Assignment :: Set down again exactly the lines of the listing below that fall between the line holding "Kyoto and Nara: Unesco World Heritage" and the line holding "classic locations in Japan", inclusive.

Given records ::

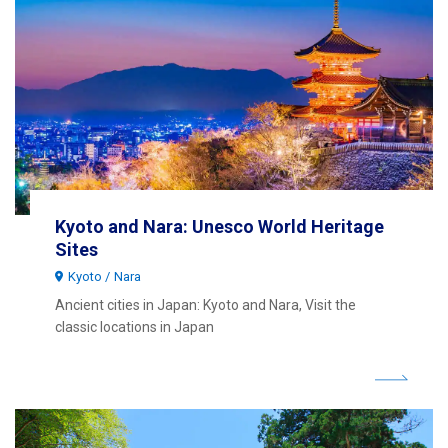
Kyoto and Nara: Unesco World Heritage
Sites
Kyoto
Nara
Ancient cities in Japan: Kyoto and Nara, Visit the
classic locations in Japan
==
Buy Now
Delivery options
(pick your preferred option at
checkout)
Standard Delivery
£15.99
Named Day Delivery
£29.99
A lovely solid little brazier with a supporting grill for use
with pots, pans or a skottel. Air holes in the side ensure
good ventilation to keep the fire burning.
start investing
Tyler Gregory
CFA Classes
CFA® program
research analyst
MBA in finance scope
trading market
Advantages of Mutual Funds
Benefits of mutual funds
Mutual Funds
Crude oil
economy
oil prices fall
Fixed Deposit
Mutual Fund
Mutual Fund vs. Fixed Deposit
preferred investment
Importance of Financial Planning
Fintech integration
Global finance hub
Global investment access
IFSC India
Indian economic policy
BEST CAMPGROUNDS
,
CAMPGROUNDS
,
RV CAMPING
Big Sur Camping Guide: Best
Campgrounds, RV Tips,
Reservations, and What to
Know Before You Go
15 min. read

Answer space ::
Kyoto and Nara: Unesco World Heritage
Sites
Kyoto
Nara
Ancient cities in Japan: Kyoto and Nara, Visit the
classic locations in Japan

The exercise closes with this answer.